:: Problem to work on ::
Reproduce the material below line by line, beginning with its first line and ending with the line that contains "simultánea de diferentes"; leave out pictures.

- - -

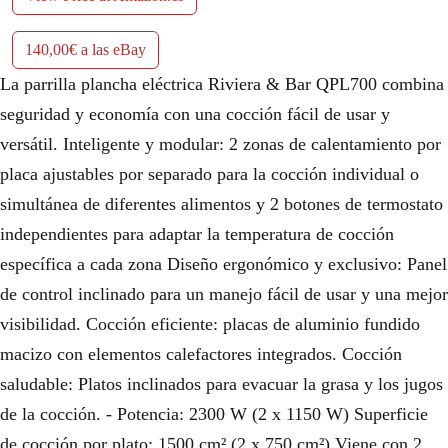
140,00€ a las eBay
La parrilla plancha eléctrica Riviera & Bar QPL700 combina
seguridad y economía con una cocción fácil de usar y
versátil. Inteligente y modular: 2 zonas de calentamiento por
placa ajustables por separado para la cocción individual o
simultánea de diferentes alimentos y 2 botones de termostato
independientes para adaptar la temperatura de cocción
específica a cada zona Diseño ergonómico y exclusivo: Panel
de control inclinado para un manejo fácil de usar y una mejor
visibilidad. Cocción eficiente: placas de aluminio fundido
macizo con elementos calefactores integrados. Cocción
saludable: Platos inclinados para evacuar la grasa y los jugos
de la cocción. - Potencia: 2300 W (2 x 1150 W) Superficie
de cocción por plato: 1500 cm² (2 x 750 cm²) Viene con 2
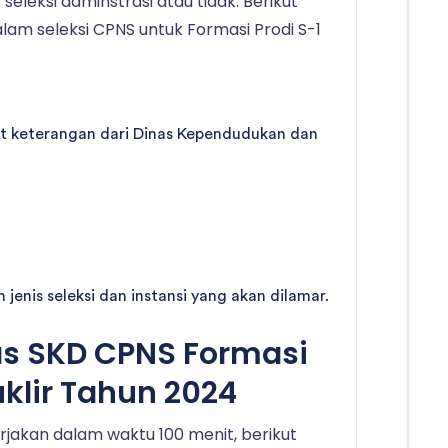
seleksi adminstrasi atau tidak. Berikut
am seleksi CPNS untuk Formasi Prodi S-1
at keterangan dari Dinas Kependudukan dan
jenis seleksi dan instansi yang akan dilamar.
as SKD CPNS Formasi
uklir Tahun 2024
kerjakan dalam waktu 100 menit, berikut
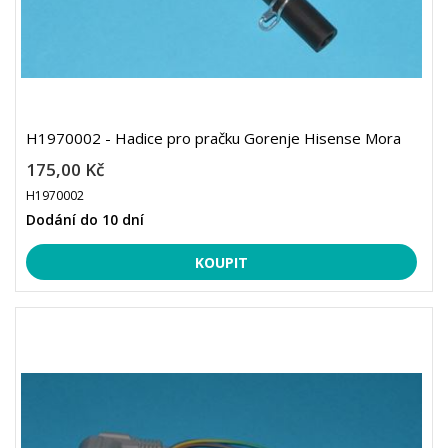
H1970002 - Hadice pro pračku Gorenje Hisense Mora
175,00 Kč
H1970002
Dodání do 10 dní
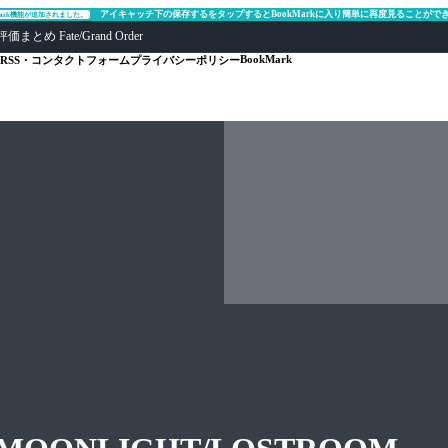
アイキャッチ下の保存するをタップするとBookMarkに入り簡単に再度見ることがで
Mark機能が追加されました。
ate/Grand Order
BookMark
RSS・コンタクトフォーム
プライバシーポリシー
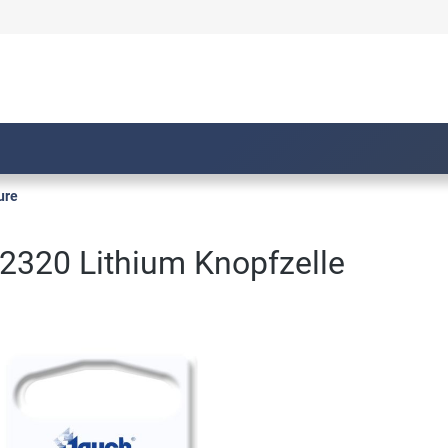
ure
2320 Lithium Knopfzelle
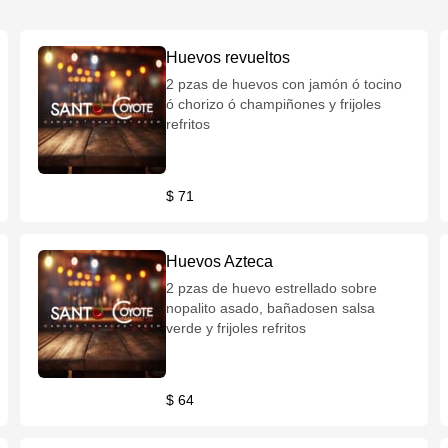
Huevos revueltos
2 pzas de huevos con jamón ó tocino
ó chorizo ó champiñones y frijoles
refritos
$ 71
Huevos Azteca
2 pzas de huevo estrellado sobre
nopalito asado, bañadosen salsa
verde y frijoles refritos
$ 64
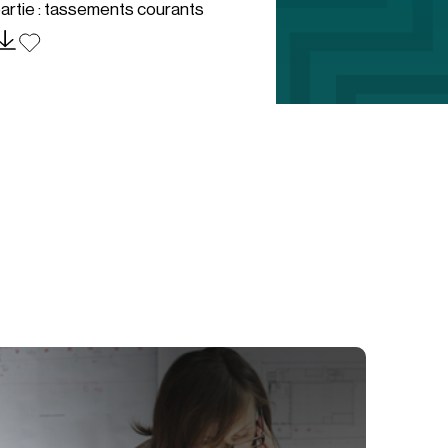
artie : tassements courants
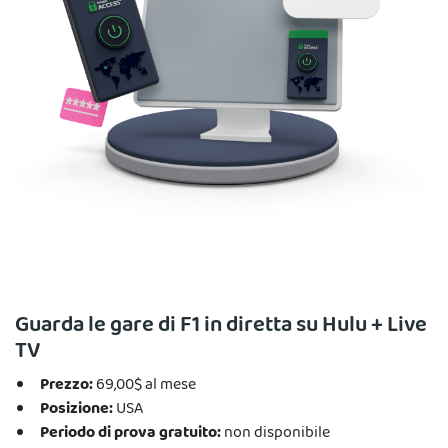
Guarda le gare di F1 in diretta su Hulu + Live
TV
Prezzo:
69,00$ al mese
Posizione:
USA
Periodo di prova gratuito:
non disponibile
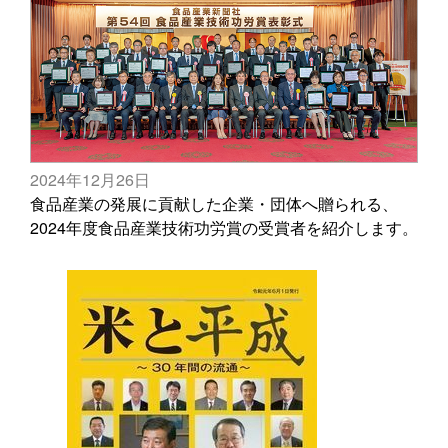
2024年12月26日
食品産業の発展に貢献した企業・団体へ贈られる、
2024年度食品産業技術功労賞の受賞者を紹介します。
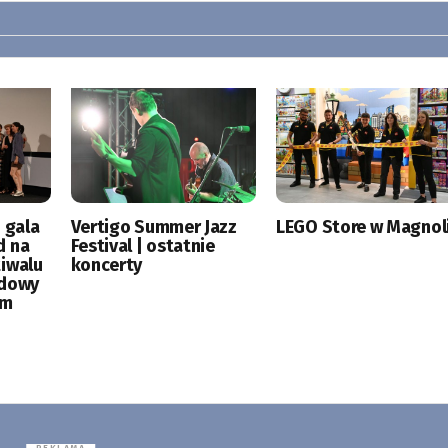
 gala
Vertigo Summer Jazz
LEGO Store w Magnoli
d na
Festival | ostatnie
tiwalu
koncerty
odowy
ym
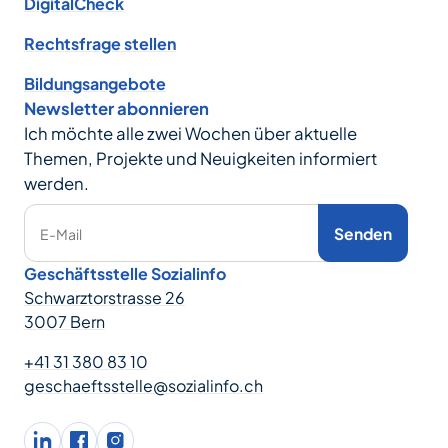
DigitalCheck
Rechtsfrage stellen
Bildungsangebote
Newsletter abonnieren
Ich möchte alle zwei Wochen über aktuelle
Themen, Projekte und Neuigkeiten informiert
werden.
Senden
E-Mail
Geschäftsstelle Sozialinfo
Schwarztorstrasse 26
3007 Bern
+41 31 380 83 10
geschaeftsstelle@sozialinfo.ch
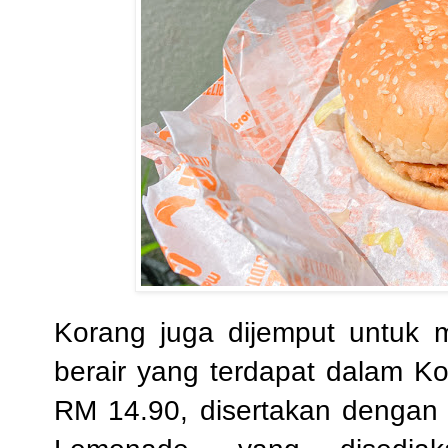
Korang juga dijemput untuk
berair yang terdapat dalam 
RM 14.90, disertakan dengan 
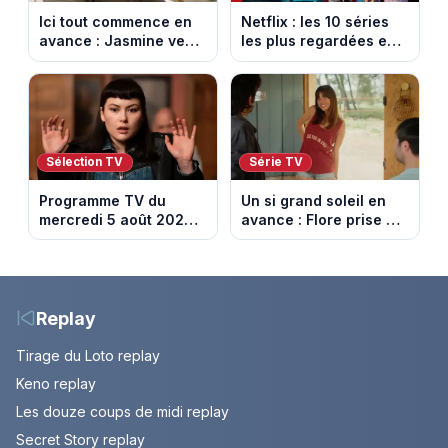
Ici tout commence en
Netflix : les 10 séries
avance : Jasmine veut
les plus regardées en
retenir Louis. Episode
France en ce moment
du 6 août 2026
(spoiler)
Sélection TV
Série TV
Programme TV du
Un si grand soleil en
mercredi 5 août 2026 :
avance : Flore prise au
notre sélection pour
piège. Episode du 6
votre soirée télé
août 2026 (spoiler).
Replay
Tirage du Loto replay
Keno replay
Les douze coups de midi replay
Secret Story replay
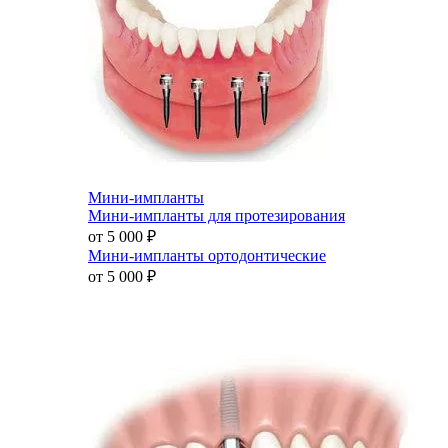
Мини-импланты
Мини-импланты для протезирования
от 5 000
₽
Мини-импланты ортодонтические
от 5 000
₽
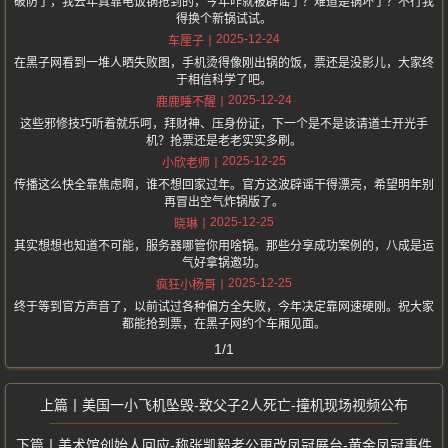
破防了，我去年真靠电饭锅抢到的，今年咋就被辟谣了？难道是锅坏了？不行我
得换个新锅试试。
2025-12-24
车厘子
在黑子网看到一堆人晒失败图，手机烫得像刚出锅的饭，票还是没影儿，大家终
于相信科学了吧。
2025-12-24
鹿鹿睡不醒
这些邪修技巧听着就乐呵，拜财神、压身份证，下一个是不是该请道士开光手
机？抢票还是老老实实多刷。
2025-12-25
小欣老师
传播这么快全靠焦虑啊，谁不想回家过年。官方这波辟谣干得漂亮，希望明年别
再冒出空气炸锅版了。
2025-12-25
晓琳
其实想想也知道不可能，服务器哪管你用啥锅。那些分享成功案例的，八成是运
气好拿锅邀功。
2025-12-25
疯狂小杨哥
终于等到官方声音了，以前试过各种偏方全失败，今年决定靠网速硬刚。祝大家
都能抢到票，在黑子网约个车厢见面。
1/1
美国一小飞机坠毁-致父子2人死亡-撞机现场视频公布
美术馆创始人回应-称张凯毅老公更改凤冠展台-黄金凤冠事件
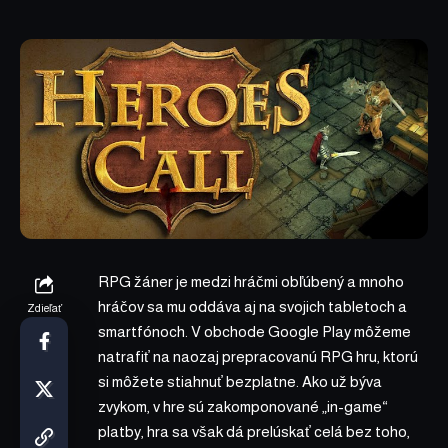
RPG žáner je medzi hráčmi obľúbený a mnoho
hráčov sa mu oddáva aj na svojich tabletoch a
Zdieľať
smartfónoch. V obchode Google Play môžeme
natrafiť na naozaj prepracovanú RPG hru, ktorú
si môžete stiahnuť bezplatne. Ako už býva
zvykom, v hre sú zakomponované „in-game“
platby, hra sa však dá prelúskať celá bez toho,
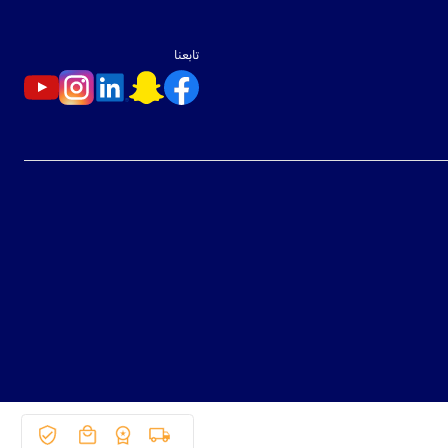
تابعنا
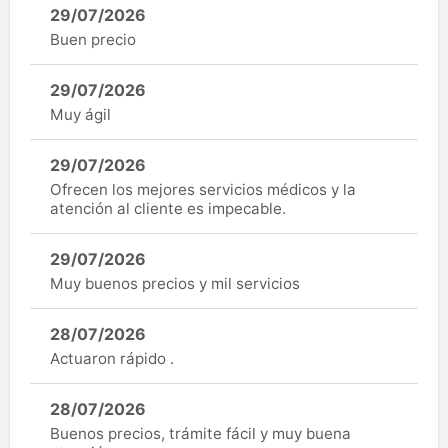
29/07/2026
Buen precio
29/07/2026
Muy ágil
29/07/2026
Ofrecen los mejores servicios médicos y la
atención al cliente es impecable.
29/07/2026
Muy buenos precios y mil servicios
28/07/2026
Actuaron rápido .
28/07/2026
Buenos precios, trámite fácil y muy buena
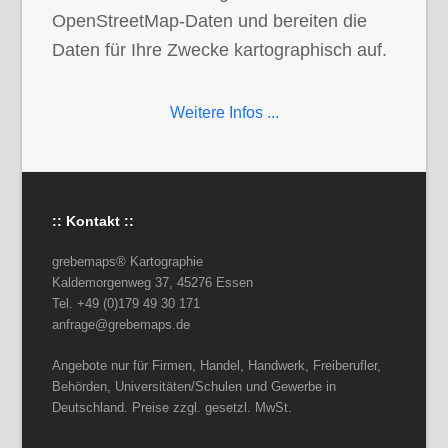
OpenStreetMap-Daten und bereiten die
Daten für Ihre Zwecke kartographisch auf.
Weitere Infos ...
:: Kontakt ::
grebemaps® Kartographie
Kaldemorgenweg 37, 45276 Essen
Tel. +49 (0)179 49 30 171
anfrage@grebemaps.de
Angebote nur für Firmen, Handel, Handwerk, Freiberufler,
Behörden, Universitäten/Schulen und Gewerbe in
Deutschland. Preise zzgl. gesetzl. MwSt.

- - -

:: Result below ::
140,00€ a las eBay
La parrilla plancha eléctrica Riviera & Bar QPL700 combina
seguridad y economía con una cocción fácil de usar y
versátil. Inteligente y modular: 2 zonas de calentamiento por
placa ajustables por separado para la cocción individual o
simultánea de diferentes alimentos y 2 botones de termostato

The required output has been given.